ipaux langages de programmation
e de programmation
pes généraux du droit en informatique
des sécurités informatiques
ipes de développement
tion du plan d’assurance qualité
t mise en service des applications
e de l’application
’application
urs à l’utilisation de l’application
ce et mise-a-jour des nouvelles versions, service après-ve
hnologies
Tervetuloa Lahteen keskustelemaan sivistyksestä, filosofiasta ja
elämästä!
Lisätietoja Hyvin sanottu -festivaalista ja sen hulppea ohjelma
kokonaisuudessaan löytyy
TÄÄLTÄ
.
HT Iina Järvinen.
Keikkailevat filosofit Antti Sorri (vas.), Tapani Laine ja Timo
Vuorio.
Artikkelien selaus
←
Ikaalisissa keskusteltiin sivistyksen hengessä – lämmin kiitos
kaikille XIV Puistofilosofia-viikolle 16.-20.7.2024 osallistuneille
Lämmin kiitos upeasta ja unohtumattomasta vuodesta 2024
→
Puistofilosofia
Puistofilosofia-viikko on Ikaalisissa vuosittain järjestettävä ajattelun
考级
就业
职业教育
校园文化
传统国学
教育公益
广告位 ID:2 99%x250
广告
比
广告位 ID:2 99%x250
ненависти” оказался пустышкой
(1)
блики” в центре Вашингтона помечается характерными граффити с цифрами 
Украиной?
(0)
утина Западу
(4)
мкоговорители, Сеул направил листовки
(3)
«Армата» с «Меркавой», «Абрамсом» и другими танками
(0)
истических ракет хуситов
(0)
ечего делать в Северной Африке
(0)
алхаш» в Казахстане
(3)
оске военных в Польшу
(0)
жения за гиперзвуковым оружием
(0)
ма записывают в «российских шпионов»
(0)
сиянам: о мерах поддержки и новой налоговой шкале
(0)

--------

Return every line from the records above that holds the word "kiitos".

● YOUR RESPONSE:
Ikaalisissa keskusteltiin sivistyksen hengessä – lämmin kiitos
Lämmin kiitos upeasta ja unohtumattomasta vuodesta 2024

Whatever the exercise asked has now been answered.